Drivers throughout the continental United States can get more than 300 channels of DirecTV satellite TV movies, news, sports and live broadcast entertainment, as well as 50 channels of commercial-free radio. In the future, the antenna system will provide high-speed Internet access. DirecTV is a unit of Hughes Electronics.


----------



## raj2001 (Nov 2, 2002)

There's already such an antenna:

http://www.techelectronic.com/electronics_distribution/satellite/mobile/stationary.htm

And another one by Datron:
http://www.turbosurf.com/DatronMobile.html


----------



## timf (Apr 21, 2002)

The biggest difference between the old ones and the new one is that it is much lower profile and doesn't need to continuously track the satellite. This makes it much more practical than having a big dome on your roof.


----------



## Jacob S (Apr 14, 2002)

How does it work then if it does not need to continuously track the satellite? What kind of antenna is it and what is its size? I am waiting for a whip antenna that can do this to come out.


----------



## mnassour (Apr 23, 2002)

I just wanna know how we're going to get DirecTV programming for less than $10 per month (as it says in the copy)!!!!


----------



## Guest (Jan 9, 2003)

I think it means if you already subscribe to DirecTV in the home, its only an additional $10 in the car.
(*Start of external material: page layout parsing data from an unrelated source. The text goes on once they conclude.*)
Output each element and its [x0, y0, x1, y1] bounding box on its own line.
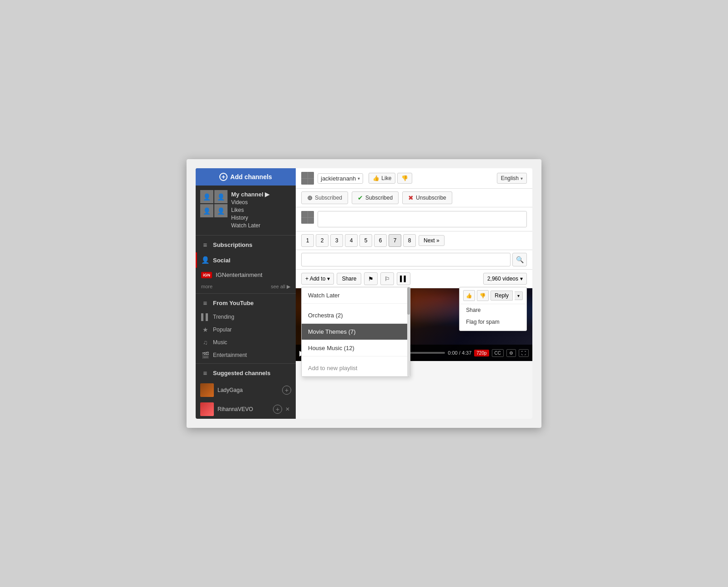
plus-icon: ⊕ — [307, 194, 313, 201]
page-btn-6[interactable]: 6 — [374, 234, 387, 247]
search-input[interactable] — [301, 253, 511, 266]
page-btn-4[interactable]: 4 — [345, 234, 358, 247]
settings-button[interactable]: ⚙ — [506, 349, 516, 357]
reply-flag-spam-item[interactable]: Flag for spam — [460, 316, 526, 328]
check-icon: ✔ — [358, 194, 363, 201]
dropdown-add-new-playlist[interactable]: Add to new playlist — [302, 360, 410, 376]
dropdown-watch-later[interactable]: Watch Later — [302, 287, 410, 304]
avatar-cell-2: 👤 — [214, 190, 228, 203]
page-btn-8[interactable]: 8 — [403, 234, 416, 247]
user-avatar[interactable]: 👤 👤 👤 👤 — [200, 190, 228, 217]
videos-count-button[interactable]: 2,960 videos ▾ — [483, 273, 527, 285]
rihanna-close-button[interactable]: ✕ — [284, 406, 291, 413]
reply-share-item[interactable]: Share — [460, 304, 526, 316]
commenter-avatar — [301, 211, 314, 224]
reply-thumbs: 👍 👎 — [463, 290, 489, 301]
reply-thumbs-down-button[interactable]: 👎 — [477, 290, 489, 301]
content-header: jackietrananh ▾ 👍 Like 👎 English ▾ — [296, 168, 532, 189]
subscribed-button[interactable]: ✔ Subscribed — [352, 191, 399, 204]
sidebar-item-entertainment[interactable]: 🎬 Entertainment — [196, 349, 296, 361]
dropdown-house-music[interactable]: House Music (12) — [302, 340, 410, 356]
thumbs-down-icon: 👎 — [401, 175, 408, 181]
sidebar-item-subscriptions[interactable]: ≡ Subscriptions — [196, 237, 296, 252]
person-icon: 👤 — [201, 256, 209, 264]
rihanna-add-button[interactable]: + — [273, 405, 282, 414]
sidebar-item-ign[interactable]: iGN IGNentertainment — [196, 268, 296, 282]
stats-icon: ▌▌ — [400, 276, 408, 282]
subscribe-row: ⊕ Subscribed ✔ Subscribed ✖ Unsubscribe — [296, 189, 532, 207]
list-icon-2: ≡ — [201, 299, 209, 307]
add-channels-button[interactable]: + Add channels — [196, 168, 296, 186]
suggested-item-ladygaga[interactable]: LadyGaga + — [196, 381, 296, 400]
like-button[interactable]: 👍 Like — [369, 173, 395, 184]
add-to-dropdown-menu: Watch Later Orchestra (2) Movie Themes (… — [301, 287, 410, 377]
dropdown-movie-themes[interactable]: Movie Themes (7) — [302, 324, 410, 340]
comment-input[interactable] — [318, 211, 527, 227]
ladygaga-avatar — [200, 383, 214, 397]
flag2-button[interactable]: ⚐ — [380, 272, 394, 285]
my-channel-item[interactable]: My channel ▶ — [231, 191, 269, 198]
dislike-button[interactable]: 👎 — [397, 173, 412, 184]
flag-button[interactable]: ⚑ — [364, 272, 378, 285]
dropdown-scrollbar-thumb — [407, 287, 410, 315]
like-dislike-group: 👍 Like 👎 — [369, 173, 412, 184]
fullscreen-button[interactable]: ⛶ — [519, 349, 529, 357]
sidebar: + Add channels 👤 👤 👤 👤 My channel ▶ Vide… — [196, 168, 296, 419]
ladygaga-actions: + — [282, 386, 291, 395]
reply-area: 👍 👎 Reply ▾ Share Flag for spam — [459, 287, 527, 331]
search-row: 🔍 — [296, 250, 532, 270]
divider-3 — [196, 363, 296, 364]
cc-button[interactable]: CC — [492, 349, 504, 357]
dropdown-scrollbar[interactable] — [407, 287, 410, 376]
sidebar-item-music[interactable]: ♫ Music — [196, 336, 296, 349]
dropdown-spacer-1 — [302, 304, 410, 307]
search-button[interactable]: 🔍 — [512, 253, 527, 266]
flag-icon: ⚑ — [368, 276, 374, 282]
sidebar-item-popular[interactable]: ★ Popular — [196, 323, 296, 336]
page-btn-1[interactable]: 1 — [301, 234, 314, 247]
channel-name-dropdown[interactable]: jackietrananh ▾ — [318, 173, 363, 184]
next-page-button[interactable]: Next » — [419, 235, 445, 246]
quality-button[interactable]: 720p — [474, 350, 489, 356]
ladygaga-add-button[interactable]: + — [282, 386, 291, 395]
x-icon: ✖ — [408, 194, 414, 201]
page-btn-7[interactable]: 7 — [389, 234, 401, 247]
page-btn-2[interactable]: 2 — [316, 234, 329, 247]
plus-circle-icon: + — [219, 173, 228, 181]
more-link[interactable]: more — [201, 284, 212, 290]
reply-thumbs-up-button[interactable]: 👍 — [463, 290, 475, 301]
list-icon: ≡ — [201, 241, 209, 249]
user-menu: My channel ▶ Videos Likes History Watch … — [231, 190, 269, 229]
stats-button[interactable]: ▌▌ — [397, 272, 410, 285]
user-section: 👤 👤 👤 👤 My channel ▶ Videos Likes Histor… — [196, 186, 296, 233]
sidebar-item-trending[interactable]: ▌▌ Trending — [196, 311, 296, 323]
trending-icon: ▌▌ — [201, 313, 209, 321]
language-dropdown[interactable]: English ▾ — [497, 173, 527, 184]
sidebar-item-social[interactable]: 👤 Social — [196, 252, 296, 268]
dropdown-spacer-2 — [302, 356, 410, 360]
unsubscribe-button[interactable]: ✖ Unsubscribe — [402, 191, 452, 204]
reply-dropdown-button[interactable]: ▾ — [515, 291, 523, 300]
reply-button[interactable]: Reply — [490, 291, 513, 301]
watch-later-item[interactable]: Watch Later — [231, 222, 269, 229]
reply-area-header: 👍 👎 Reply ▾ — [460, 290, 526, 304]
likes-item[interactable]: Likes — [231, 207, 269, 213]
channel-dropdown-arrow: ▾ — [358, 176, 360, 181]
more-see-all-row: more see all ▶ — [196, 282, 296, 291]
see-all-link[interactable]: see all ▶ — [271, 284, 290, 290]
share-button[interactable]: Share — [337, 273, 361, 285]
rihanna-actions: + ✕ — [273, 405, 291, 414]
page-btn-5[interactable]: 5 — [359, 234, 372, 247]
page-btn-3[interactable]: 3 — [330, 234, 343, 247]
history-item[interactable]: History — [231, 215, 269, 221]
main-content: jackietrananh ▾ 👍 Like 👎 English ▾ — [296, 168, 532, 419]
suggested-item-rihanna[interactable]: RihannaVEVO + ✕ — [196, 400, 296, 419]
add-subscribed-button[interactable]: ⊕ Subscribed — [301, 191, 348, 204]
add-to-button[interactable]: + Add to ▾ — [301, 273, 334, 285]
avatar-cell-3: 👤 — [200, 204, 213, 217]
videos-item[interactable]: Videos — [231, 199, 269, 206]
entertainment-icon: 🎬 — [201, 351, 209, 359]
music-icon: ♫ — [201, 339, 209, 346]
thumbs-up-icon: 👍 — [373, 175, 379, 181]
dropdown-orchestra[interactable]: Orchestra (2) — [302, 307, 410, 324]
$5 Second Receiver Fee + another $5 ??


----------



## Randy_B (Apr 23, 2002)

This news piece was in my Extreme Tech daily news this morning.

"Sirius Satellite Radio said it intends to offer limited digital video services some time in the future, in addition to its digital audio streams.

In a demonstration at the Consumer Electronics Show here, Sirius executives showed off a clip from a Nickelodeon cartoon which Larry Pesce, vice-president of product marketing and strategic planning said was "real video in real time", without buffering."

Apparently Sirius has a relationship with Nick and Toon Disney. This would probably be enough to get me to put them in the cars.


----------



## ramcm7 (Aug 1, 2002)

When I would need this the most is on long trips with the kids. On the really long trips, I use a roof-top carrier, which would then block the signal! D'oh!


----------